If anyone has a FaderND (any version), Heliopan, etc., or clear linear/circular polarizers, would helpful to know if polarizers can help improve sharpness (some OLPFs use a polarizer- might be some kind of interaction with polarized light which reduces diffusion and blur).


----------



## neuroanatomist (Apr 10, 2012)

I suspect the effect is a subject increase in sharpness which results from the improved contrast a polarizer can produce in some lighting conditions.


----------



## psolberg (Apr 10, 2012)

neuroanatomist said:


> I suspect the effect is a subject increase in sharpness which results from the improved contrast a polarizer can produce in some lighting conditions.



that's what I'm thinking too. the polarizer will also remove reflections which can create more contrasty textures that are washed out by reflections. 

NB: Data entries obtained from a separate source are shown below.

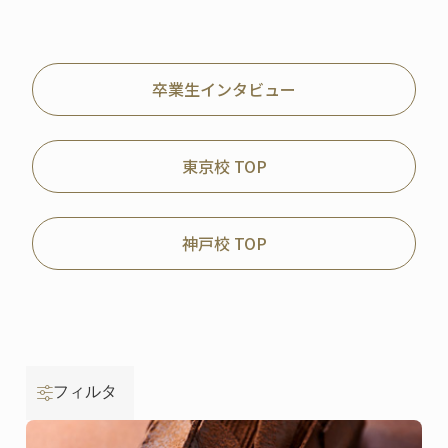
卒業生インタビュー
東京校 TOP
神戸校 TOP
フィルタ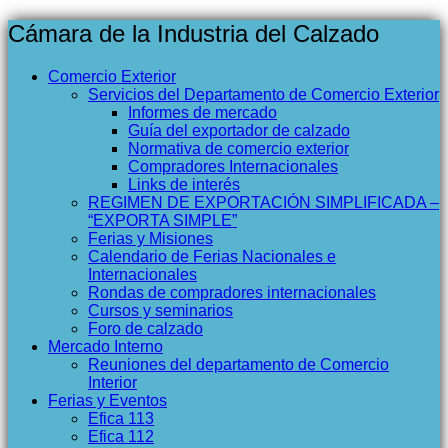
Cámara de la Industria del Calzado
Comercio Exterior
Servicios del Departamento de Comercio Exterior
Informes de mercado
Guía del exportador de calzado
Normativa de comercio exterior
Compradores Internacionales
Links de interés
REGIMEN DE EXPORTACIÓN SIMPLIFICADA –
“EXPORTA SIMPLE”
Ferias y Misiones
Calendario de Ferias Nacionales e
Internacionales
Rondas de compradores internacionales
Cursos y seminarios
Foro de calzado
Mercado Interno
Reuniones del departamento de Comercio
Interior
Ferias y Eventos
Efica 113
Efica 112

the only way to improve the resolution on the 5D seems to be to remove the OLP filter as discussed over EOSHD. this means no firmware update will improve the resolution of the 5DmkIII in any meaningful way.


----------



## LetTheRightLensIn (Apr 11, 2012)

jcs said:


> This scene shot at 24mm with a FaderND gen 1 (works fine with the 24-105 lens) looks sharper than normal for a detailed wide angle shot: https://vimeo.com/40107424
> 
> It's not sharp, but it appears sharper than normal and requires less post sharpening (about 1/2 the amount). This example shows moire (church), which I haven't seen before with the 5D3 (well, have seen it before but very minor). More details in the vimeo description and original MOV available for download. Banding in sky likely due to using CineStyle and over-exposing the shot (could fix in post if this shot was needed using noise/grain or selective blurring with AE or Resolve).
> 
> If anyone has a FaderND (any version), Heliopan, etc., or clear linear/circular polarizers, would helpful to know if polarizers can help improve sharpness (some OLPFs use a polarizer- might be some kind of interaction with polarized light which reduces diffusion and blur).

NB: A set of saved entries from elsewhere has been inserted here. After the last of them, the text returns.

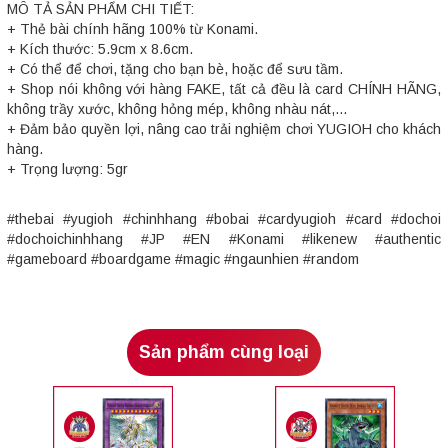
MÔ TẢ SẢN PHẨM CHI TIẾT:
+ Thẻ bài chính hãng 100% từ Konami.
+ Kích thước: 5.9cm x 8.6cm.
+ Có thể để chơi, tặng cho bạn bè, hoặc để sưu tầm.
+ Shop nói không với hàng FAKE, tất cả đều là card CHÍNH HÃNG,
không trầy xước, không hỏng mép, không nhàu nát,...
+ Đảm bảo quyền lợi, nâng cao trải nghiệm chơi YUGIOH cho khách
hàng.
+ Trọng lượng: 5gr
#thebai #yugioh #chinhhang #bobai #cardyugioh #card #dochoi
#dochoichinhhang #JP #EN #Konami #likenew #authentic
#gameboard #boardgame #magic #ngaunhien #random
Sản phẩm cùng loại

perhaps the way it was shot, or the polarizer's added contrast, gave the micro-details enough bite for the codec and/or NR to not wash details away? OTOH the over-exposure and cinestyle are counter to that, so it's a bit odd.

aliasing on the church might be the fact you happened to exactly hit focusing the exact way to produce it the time you shot with the polarize??

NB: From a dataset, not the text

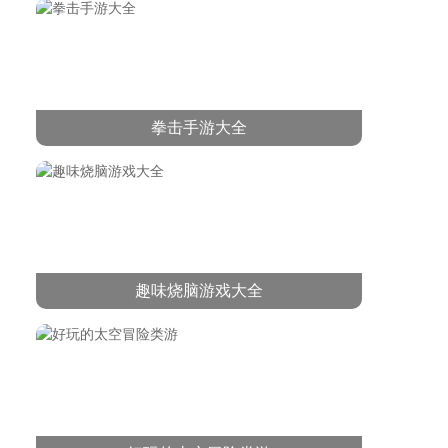
拳击手游大全
趣味烧脑游戏大全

whatever the case, something here does seem a bit more encouraging in that the distant bushes and the grass don't seem so plasticky, like they retained more fine, organic detail

for all the talk about cinestyle, my feeling was it made some things so flat, at least with 5D2, that details would blend away banding and noise were easier to bring up in post, didn't mess around with it too much though


----------



## LetTheRightLensIn (Apr 11, 2012)

psolberg said:


> neuroanatomist said:
> 
> 
> > I suspect the effect is a subject increase in sharpness which results from the improved contrast a polarizer can produce in some lighting conditions.
> ...



I still think firmware might be able to change it.

1. I bet they add some AA in software to help the fact that the AA filter (the hardware one) is designed for 1x1 blocks for stills but they are combining 3x3 blocks and they might be able to adjust it to trade aliasing vs detail (I'd suggest user choice, since you don't want them to go dial in detail but then make lots of aliasing and maybe get it wrong and make it not crazy sharp and yet not able to take sharpening either,etc.(

2. More importantly, I wonder if a 2x2 sampled 1.6x crop mode video wouldn't end up sharper since it's closer to the native AA filter and they might not need to smooth it nearly as much. Cropped mode 1920x1080 would be useful anyway for wildlife stuff.

?


----------



## jcs (Apr 11, 2012)

If there is any real effect, I think it involves the polarizer.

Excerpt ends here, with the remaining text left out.